The Centers for Disease Control and Prevention found that a lot of foodborne illnesses outbreaks are linked back to sick restaurant workers.
The agency released a report on Tuesday saying sick employees are major contributors to the spread of foodborne illnesses at restaurants and other food establishments.
From 2017 to 2019, the CDC found about 40% of foodborne illness outbreaks with known causes were at least partly linked with food contamination by a sick or infectious worker.
One incident occurred in 2017 when Chipotle was associated with a norovirus outbreak at its restaurant in Sterling, Virginia, because a staff member came to work sick, NBC News reported.
Norovirus is a stomach bug that causes vomiting and diarrhea and was the most common pathogen surrounding foodborne illness outbreaks at restaurants across the country during the years the agency studied the issue, according to its report.
It also accounted for 47% of the 800 outbreaks that the CDC identified. While Salmonella accounted for nearly 19%.
The agency recommends restaurants implement policies that require sick workers to notify their manager of their symptoms and to stay home if they’re sick. The CDC found that the policies of most restaurants regarding ill employees are often incomplete.
“Ill workers continue to play a substantial role in retail food establishment outbreaks, and comprehensive ill worker policies will likely be necessary to mitigate this public health problem,” the report’s authors wrote.
Nearly 92% of the managers interviewed by the agency said their establishment had a policy requiring food workers to report symptoms if they feel sick. However, a mere 66% said those policies were written while another 23% said their restaurant’s policy listed all five of the symptoms that guidelines from the Food and Drug Administration suggest notifying a manager: including vomiting, diarrhea, jaundice, sore throat with fever or a lesion with pus.
On the plus side, more than 85% of the managers said their establishment had a policy that prevented sick employees from working, but just 62% of managers said the policy was written.
“It’s not just about a sick employee.

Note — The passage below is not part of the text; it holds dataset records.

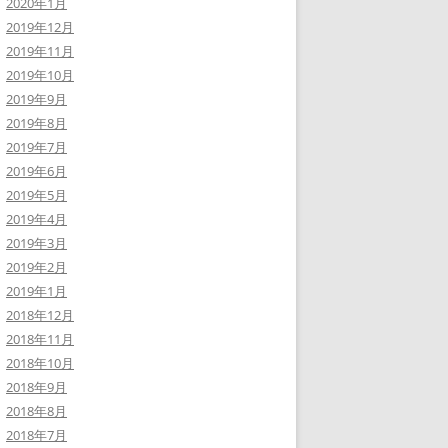
2020年1月
2019年12月
2019年11月
2019年10月
2019年9月
2019年8月
2019年7月
2019年6月
2019年5月
2019年4月
2019年3月
2019年2月
2019年1月
2018年12月
2018年11月
2018年10月
2018年9月
2018年8月
2018年7月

It’s about when you have managers and district managers and store managers, etc., that aren’t following health department guidelines,” said Darin Detwiler, a Northeastern University food regulatory policy professor who wasn’t involved in the research.

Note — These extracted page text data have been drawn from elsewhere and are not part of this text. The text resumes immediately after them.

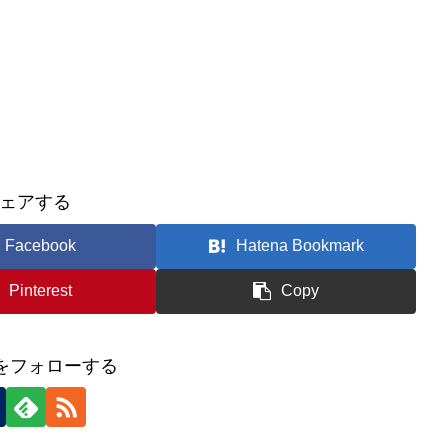
ェアする
Facebook
Hatena Bookmark
Pinterest
Copy
icをフォローする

Detwiler suggests food establishments have better paid sick leave policies that should be mandated at the state level or by individual companies, which could help prevent outbreaks.
“If companies value their employees’ health and their customers’ health, then they would not be responding reactively to these things,” Detwiler said. “They would be taking proactive steps to prevent these things from happening.”
Foodborne diseases cause around 48 million illnesses and 3,000 deaths in the U.S. each year. According to Detwiler, most of those deaths could be prevented.